__Items from a data source__
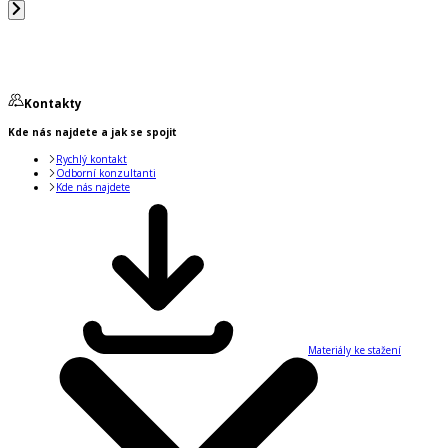
Kontakty
Kde nás najdete a jak se spojit
Rychlý kontakt
Odborní konzultanti
Kde nás najdete
Materiály ke stažení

__Task to carry out__
Say, as a number only, how many lines of the data contain "najdete".

__Solution to the problem__
2